PROMPT
Every line from the start of the records through the line with "背景技术：目前，临床上在给病人进行末梢血样采集时，大多是用针刺破" is to be written out exactly; pictures are not.

======== THE INPUT

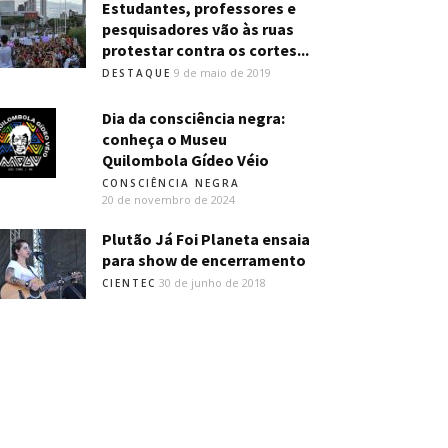
Estudantes, professores e
pesquisadores vão às ruas
protestar contra os cortes...
9 de maio de 2019
DESTAQUE
Dia da consciência negra:
conheça o Museu
Quilombola Gídeo Véio
CONSCIÊNCIA NEGRA
20 de novembro de 2024
Plutão Já Foi Planeta ensaia
para show de encerramento
30 de junho de 2018
CIENTEC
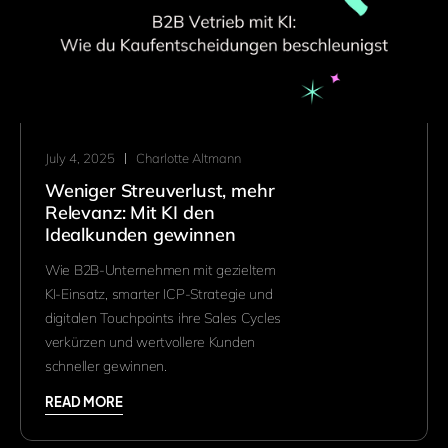
July 4, 2025
Charlotte Altmann
Weniger Streuverlust, mehr
Relevanz: Mit KI den
Idealkunden gewinnen
Wie B2B-Unternehmen mit gezieltem
KI-Einsatz, smarter ICP-Strategie und
digitalen Touchpoints ihre Sales Cycles
verkürzen und wertvollere Kunden
schneller gewinnen.
READ MORE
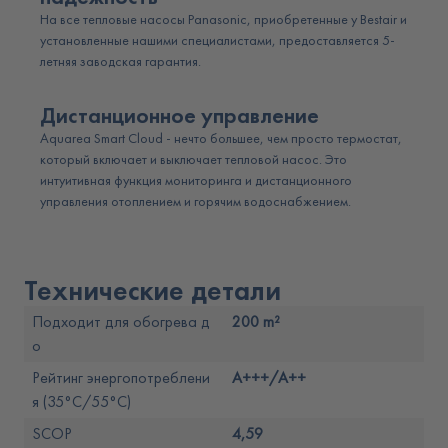
На все тепловые насосы Panasonic, приобретенные у Bestair и
установленные нашими специалистами, предоставляется 5-
летняя заводская гарантия.
Дистанционное управление
Aquarea Smart Cloud - нечто большее, чем просто термостат,
который включает и выключает тепловой насос. Это
интуитивная функция мониторинга и дистанционного
управления отоплением и горячим водоснабжением.
Технические детали
Подходит для обогрева д
200 m²
о
Рейтинг энергопотреблени
A+++/A++
я (35°C/55°C)
SCOP
4,59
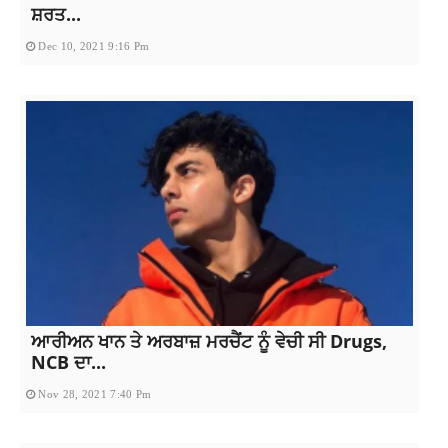
ਸ਼ਰਤ...
Dec 10, 2021 9:16 Pm
ਆਰੀਅਨ ਖਾਨ ਤੇ ਅਰਬਾਜ਼ ਮਰਚੈਂਟ ਨੂੰ ਵੇਚੀ ਸੀ Drugs,
NCB ਦਾ...
Nov 28, 2021 7:40 Pm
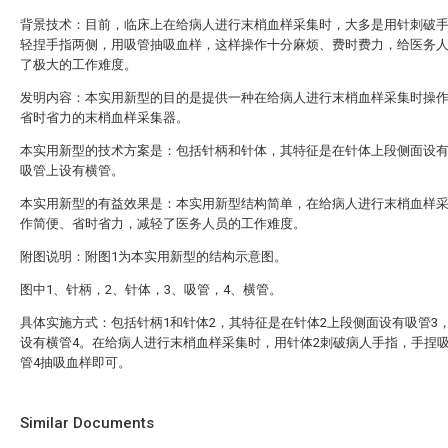
背景技术：目前，临床上在给病人进行末梢血样采集时，大多是用针刺破
轻捏手指两侧，用吸管抽吸血样，这样操作十分麻烦、费时费力，给医务
了极大的工作难度。
发明内容：本实用新型的目的是提供一种在给病人进行末梢血样采集时操
省时省力的末梢血样采集器。
本实用新型的技术方案是：包括针柄和针体，其特征是在针体上段侧面设
吸管上设有横管。
本实用新型的有益效果是：本实用新型结构简单，在给病人进行末梢血样
作简便、省时省力，减轻了医务人员的工作难度。
附图说明：附图1为本实用新型的结构示意图。
图中1、针柄，2、针体，3、吸管，4、横管。
具体实施方式：包括针柄1和针体2，其特征是在针体2上段侧面设有吸管3
设有横管4。在给病人进行末梢血样采集时，用针体2刺破病人手指，手捏吸
管4抽吸血样即可。
Similar Documents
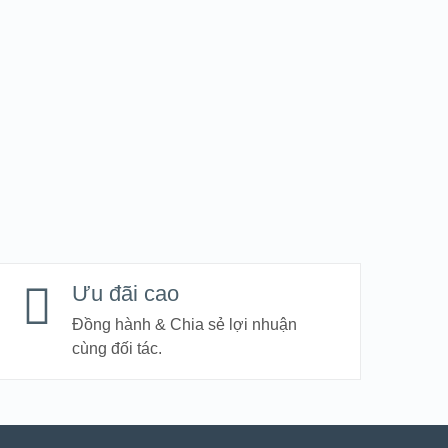
Ưu đãi cao
Đồng hành & Chia sẻ lợi nhuận
cùng đối tác.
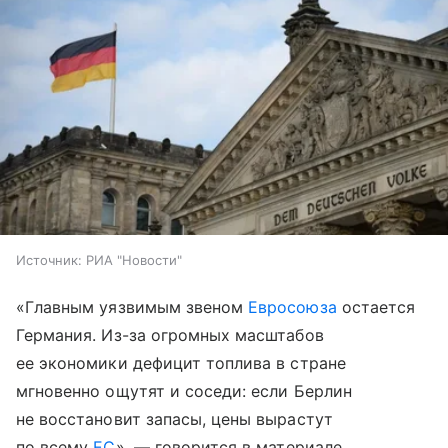
Источник:
РИА "Новости"
«Главным уязвимым звеном
Евросоюза
остается
Германия. Из-за огромных масштабов
ее экономики дефицит топлива в стране
мгновенно ощутят и соседи: если Берлин
не восстановит запасы, цены вырастут
по всему
ЕС
», — говорится в материале.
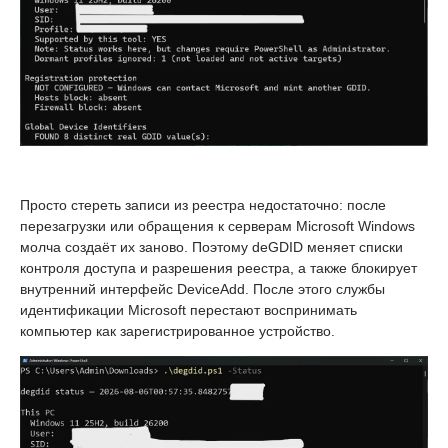
Просто стереть записи из реестра недостаточно: после
перезагрузки или обращения к серверам Microsoft Windows
молча создаёт их заново. Поэтому deGDID меняет списки
контроля доступа и разрешения реестра, а также блокирует
внутренний интерфейс DeviceAdd. После этого службы
идентификации Microsoft перестают воспринимать
компьютер как зарегистрированное устройство.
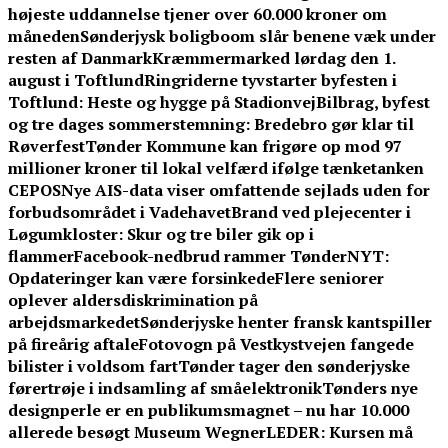
højeste uddannelse tjener over 60.000 kroner om
måneden
Sønderjysk boligboom slår benene væk under
resten af Danmark
Kræmmermarked lørdag den 1.
august i Toftlund
Ringriderne tyvstarter byfesten i
Toftlund: Heste og hygge på Stadionvej
Bilbrag, byfest
og tre dages sommerstemning: Bredebro gør klar til
Røverfest
Tønder Kommune kan frigøre op mod 97
millioner kroner til lokal velfærd ifølge tænketanken
CEPOS
Nye AIS-data viser omfattende sejlads uden for
forbudsområdet i Vadehavet
Brand ved plejecenter i
Løgumkloster: Skur og tre biler gik op i
flammer
Facebook-nedbrud rammer TønderNYT:
Opdateringer kan være forsinkede
Flere seniorer
oplever aldersdiskrimination på
arbejdsmarkedet
Sønderjyske henter fransk kantspiller
på fireårig aftale
Fotovogn på Vestkystvejen fangede
bilister i voldsom fart
Tønder tager den sønderjyske
førertrøje i indsamling af småelektronik
Tønders nye
designperle er en publikumsmagnet – nu har 10.000
allerede besøgt Museum Wegner
LEDER: Kursen må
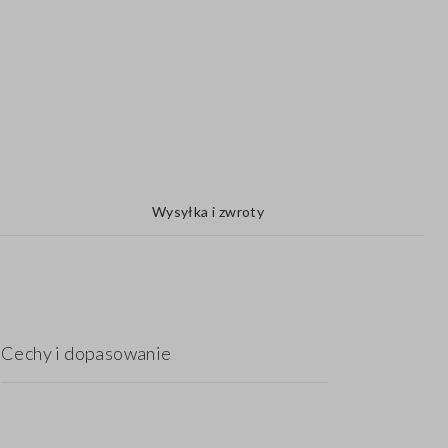
Wysyłka i zwroty
Cechy i dopasowanie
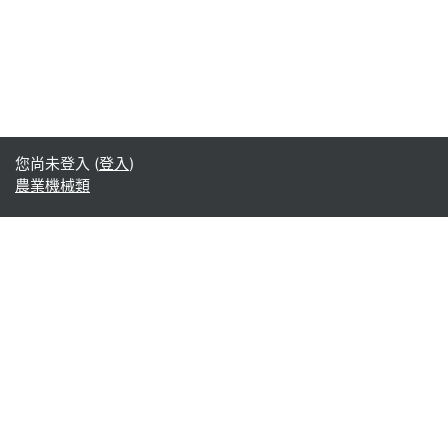
您尚未登入 (
登入
)
農業機械類
Office365
Office365
- Teams
- Stream
- Outlook
- ToDo
- Planner
Google
Google ドライブ
Google カレンダー
Google Gmail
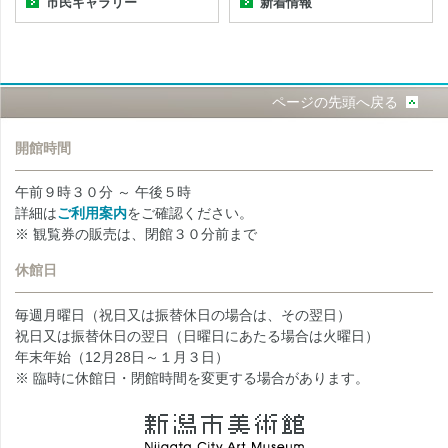
市民ギャラリー
新着情報
ページの先頭へ戻る
開館時間
午前９時３０分 ～ 午後５時
詳細は
ご利用案内
をご確認ください。
※ 観覧券の販売は、閉館３０分前まで
休館日
毎週月曜日（祝日又は振替休日の場合は、その翌日）
祝日又は振替休日の翌日（日曜日にあたる場合は火曜日）
年末年始（12月28日～１月３日）
※ 臨時に休館日・閉館時間を変更する場合があります。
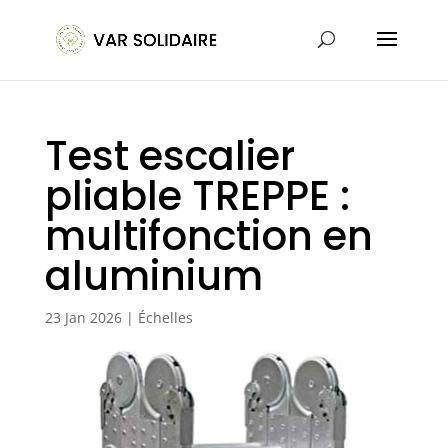
Test escalier
pliable TREPPE :
multifonction en
aluminium
23 Jan 2026
|
Échelles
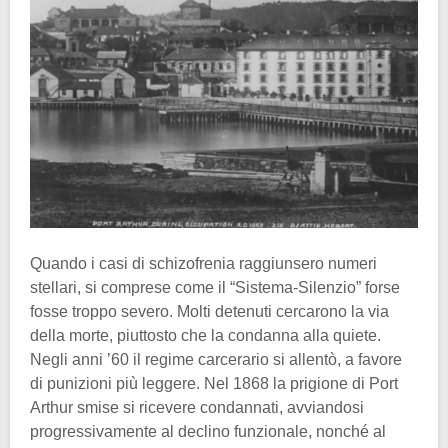
Quando i casi di schizofrenia raggiunsero numeri
stellari, si comprese come il “Sistema-Silenzio” forse
fosse troppo severo. Molti detenuti cercarono la via
della morte, piuttosto che la condanna alla quiete.
Negli anni ’60 il regime carcerario si allentò, a favore
di punizioni più leggere. Nel 1868 la prigione di Port
Arthur smise si ricevere condannati, avviandosi
progressivamente al declino funzionale, nonché al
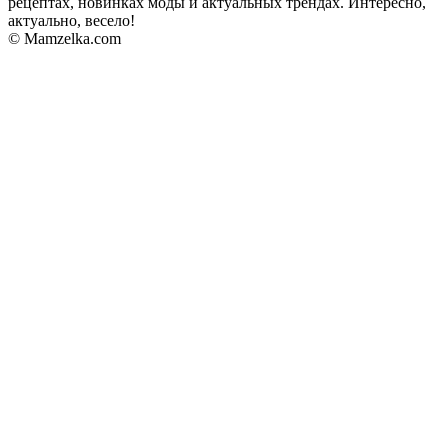
рецептах, новинках моды и актуальных трендах. Интересно,
актуально, весело!
© Mamzelka.com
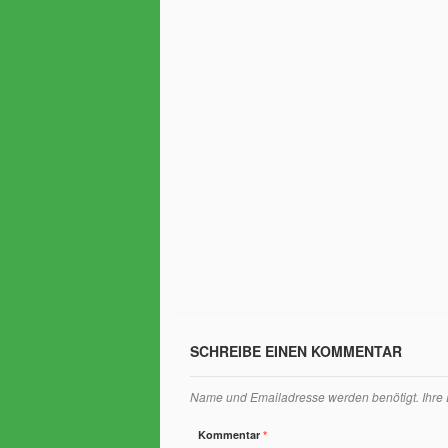
SCHREIBE EINEN KOMMENTAR
Name und Emailadresse werden benötigt. Ihre Em
Kommentar
*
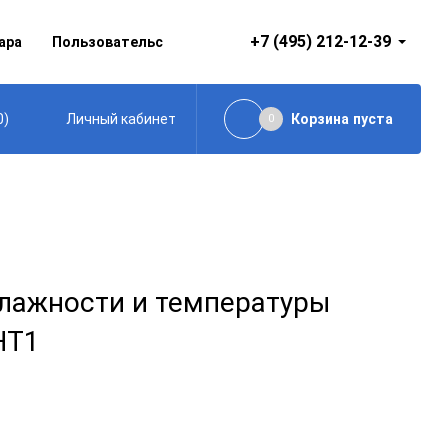
+7 (495) 212-12-39
ара
Пользовательское соглашение
0
)
Корзина
пуста
Личный кабинет
0
лажности и температуры
HT1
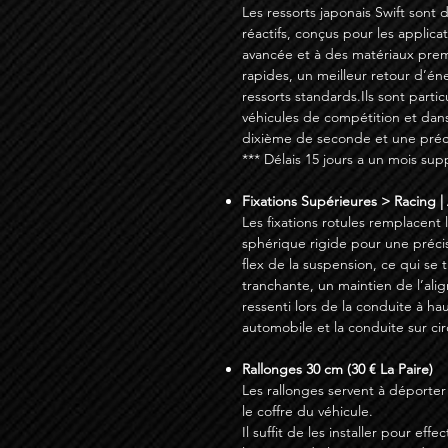
Les ressorts japonais Swift sont 
réactifs, conçus pour les applic
avancée et à des matériaux prem
rapides, un meilleur retour d’én
ressorts standards.Ils sont parti
véhicules de compétition et dan
dixième de seconde et une préci
*** Délais 15 jours a un mois su
Fixations Supérieures > Racing | 
Les fixations rotules remplacent
sphérique rigide pour une préci
flex de la suspension, ce qui se
tranchante, un maintien de l’ali
ressenti lors de la conduite à hau
automobile et la conduite sur cir
Rallonges 30 cm (30 € La Paire)
Les rallonges servent à déporter
le coffre du véhicule.
Il suffit de les installer pour ef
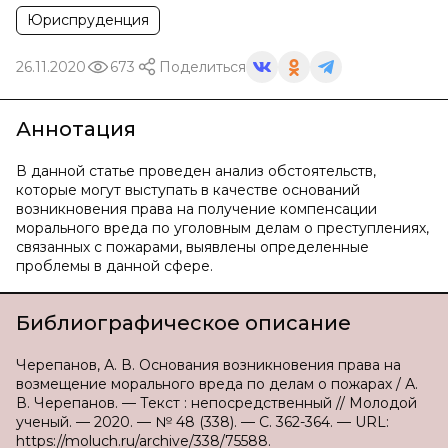
Юриспруденция
26.11.2020
673
Поделиться
Аннотация
В данной статье проведен анализ обстоятельств,
которые могут выступать в качестве оснований
возникновения права на получение компенсации
морального вреда по уголовным делам о преступлениях,
связанных с пожарами, выявлены определенные
проблемы в данной сфере.
Библиографическое описание
Черепанов, А. В. Основания возникновения права на
возмещение морального вреда по делам о пожарах / А.
В. Черепанов. — Текст : непосредственный // Молодой
ученый. — 2020. — № 48 (338). — С. 362-364. — URL:
https://moluch.ru/archive/338/75588.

================

YOUR SOLUTION
Estudantes, professores e
pesquisadores vão às ruas
protestar contra os cortes...
9 de maio de 2019
DESTAQUE
Dia da consciência negra:
conheça o Museu
Quilombola Gídeo Véio
CONSCIÊNCIA NEGRA
20 de novembro de 2024
Plutão Já Foi Planeta ensaia
para show de encerramento
30 de junho de 2018
CIENTEC
July 4, 2025
Charlotte Altmann
Weniger Streuverlust, mehr
Relevanz: Mit KI den
Idealkunden gewinnen
Wie B2B-Unternehmen mit gezieltem
KI-Einsatz, smarter ICP-Strategie und
digitalen Touchpoints ihre Sales Cycles
verkürzen und wertvollere Kunden
schneller gewinnen.
READ MORE
На все тепловые насосы Panasonic, приобретенные у Bestair и
установленные нашими специалистами, предоставляется 5-
летняя заводская гарантия.
Дистанционное управление
Aquarea Smart Cloud - нечто большее, чем просто термостат,
который включает и выключает тепловой насос. Это
интуитивная функция мониторинга и дистанционного
управления отоплением и горячим водоснабжением.
Технические детали
Подходит для обогрева д
200 m²
о
Рейтинг энергопотреблени
A+++/A++
я (35°C/55°C)
SCOP
4,59
ਸ਼ਰਤ...
Dec 10, 2021 9:16 Pm
ਆਰੀਅਨ ਖਾਨ ਤੇ ਅਰਬਾਜ਼ ਮਰਚੈਂਟ ਨੂੰ ਵੇਚੀ ਸੀ Drugs,
NCB ਦਾ...
Nov 28, 2021 7:40 Pm
背景技术：目前，临床上在给病人进行末梢血样采集时，大多是用针刺破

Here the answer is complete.